-------- Input data --------

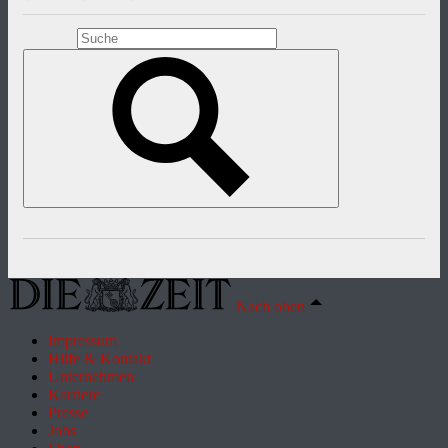
Nach oben
Impressum
Hilfe & Kontakt
Unternehmen
Karriere
Presse
Jobs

--------

• _Task goal_
With the images removed, give back every entry exactly as shown.

• _Exercise response_
Nach oben
Impressum
Hilfe & Kontakt
Unternehmen
Karriere
Presse
Jobs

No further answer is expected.